Nevertheless, and notwithstanding the above comments, we’d be surprised if either the Federal Reserve or the Bank of England raised rates any time soon. Whatever the domestic situation, the world economy is clearly slowing, as evinced by a dramatic sell-off in the prices of all commodities, worldwide. That makes equity market valuations in many developed economies, in our view, somewhat difficult to justify. That said, the growing deflationary impulse may yet provoke a fresh wave of monetary stimulus, taking the prices of financial assets even further away from their (unperverted) fair values.
We believe the rational conclusion is to steer away from objectively expensive assets and to sail towards bargains. Can inexpensive assets even exist in a world beset by QE and the growing prospect of more of the same ? We think the answer is yes. Here is a recent commentary from one of our managers:
“We visit companies across [the country] and one cannot overstate the changed mentality of management towards focusing on, and improving, their company’s return on equity and shareholder returns; these two areas are now integral to most management’s medium term plans. This change in mentality is a result of several factors, including younger management teams who realise that protecting the status quo and seeking harmony will undermine their company’s long term competitiveness, and more pressure from domestic and foreign investors.
“We were pleased to recently add a couple of companies to the fund with very attractive metrics. These firms are in isolated locations and receive few visits from investors, yet are positioned to enjoy a strong earnings environment over the next three to five years.”
Whether you can potentially benefit from such fundamentally attractive valuations will depend on whether you, or your fund manager, are looking to the past, or to the future, and to what extent you are constrained by benchmarks (given that the objectively expensive US stock market accounts for nearly 60% of the MSCI World Equity Index, for example.

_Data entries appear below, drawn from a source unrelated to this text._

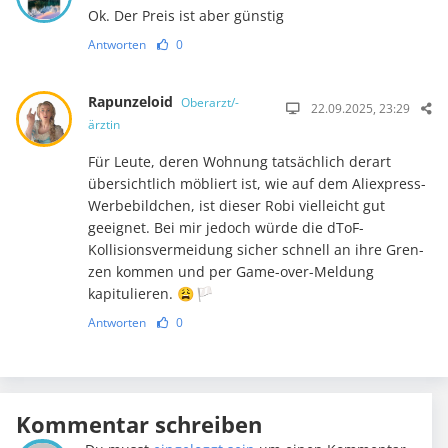
Ok. Der Preis ist aber günstig
Antworten
0
Rapunzeloid
Oberarzt/-
22.09.2025, 23:29
ärztin
Für Leute, deren Wohnung tatsächlich derart
übersichtlich möbliert ist, wie auf dem Aliexpress-
Werbebildchen, ist dieser Robi vielleicht gut
geeignet. Bei mir jedoch würde die dToF-
Kollisionsvermeidung sicher schnell an ihre Gren­
zen kommen und per Game-over-Mel­dung
kapitulieren. 😩 🏳️
Antworten
0
Kommentar schreiben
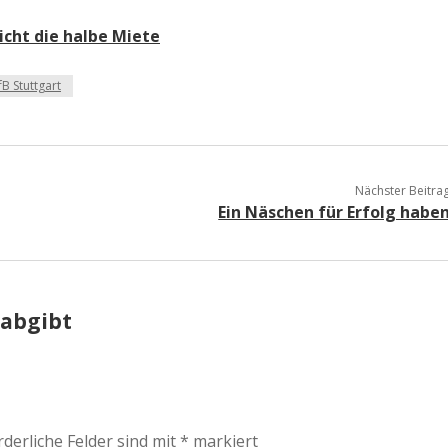
a
icht die halbe Miete
a
fB Stuttgart
d
Nächster Beitra
e
Ein Näschen für Erfolg habe
 abgibt
rderliche Felder sind mit
*
markiert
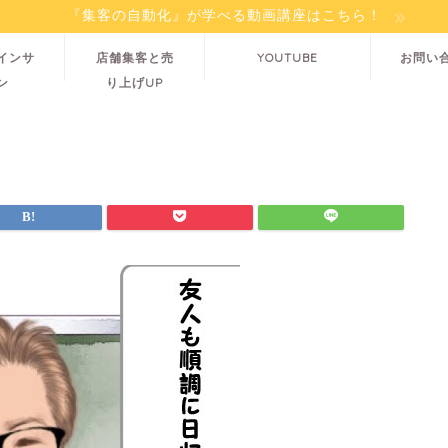
『集客の自動化』が学べる動画講座はこちら！
インサ
店舗集客と売
YOUTUBE
お問い
ン
り上げUP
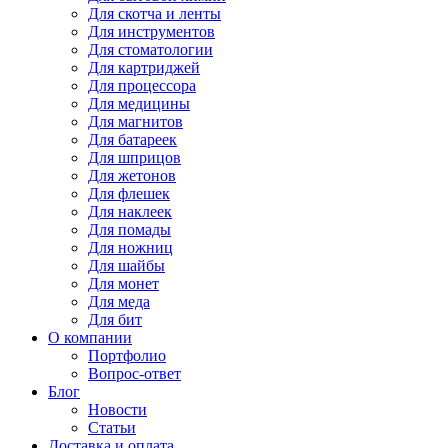
Для
скотча и ленты
Для
инструментов
Для
стоматологии
Для
картриджей
Для
процессора
Для
медицины
Для
магнитов
Для
батареек
Для
шприцов
Для
жетонов
Для
флешек
Для
наклеек
Для
помады
Для
ножниц
Для
шайбы
Для
монет
Для
меда
Для
бит
О компании
Портфолио
Вопрос-ответ
Блог
Новости
Статьи
Доставка и оплата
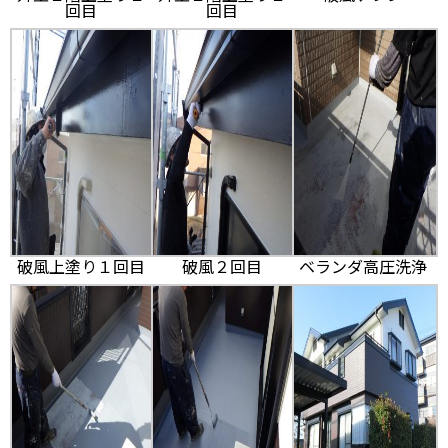
回目
回目
破風上塗り１回目
破風２回目
ベランダ高圧洗浄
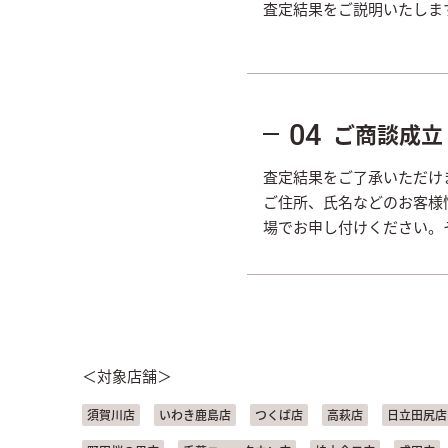
査定結果をご説明いたしま
ご商談成立
04
査定結果をご了承いただけ
ご住所、氏名などのお客様
場でお申し付けください。
＜対象店舗＞
須賀川店
いわき鹿島店
つくば店
高萩店
日立田尻店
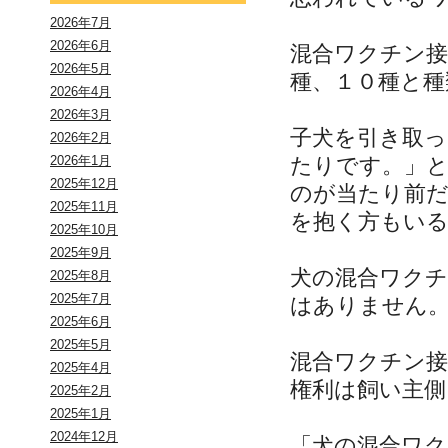
2026年7月
2026年6月
混合ワクチン接
2026年5月
種、１０種と種
2026年4月
2026年3月
子犬を引き取
2026年2月
たりです。」
2026年1月
2025年12月
のが当たり前
2025年11月
を抱く方もい
2025年10月
2025年9月
犬の混合ワク
2025年8月
2025年7月
はありません
2025年6月
2025年5月
混合ワクチン
2025年4月
権利は飼い主側
2025年2月
2025年1月
2024年12月
「犬の混合ワ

The S&P 500 trades on a Shiller price / earnings ratio of over 26 times. Its long run average is under 17. Private equity selling of US stocks, a.k.a. “the smart money”, is also running at record levels. If “the smart money” is getting out, you might not want to be getting in.) This tremendous ‘value’ opportunity cited in the paragraphs above, benefitting in addition from a sea change in corporate governance and attitudes towards shareholder returns driven by the government itself, is Japan. The West now faces the threat of outright deflation. But as Christopher Wood of CLSA points out,
“The best way of looking at the potential for improvement [in Japan] is the sheer amount of idle cash sitting on Japanese corporate balance sheets at a time when they are enjoying record profitability. This reflects the extent to which [Japanese] corporates had adjusted to deflation over a more than 20 year period.” [Emphasis ours.]
The Japanese, in other words, have already long been where the West now appears to be headed. On this analysis, and on any objective valuation basis, the stock markets of Japan and the US, for example, are almost polar opposites. By all means dance, but the location of the ballroom makes all the difference.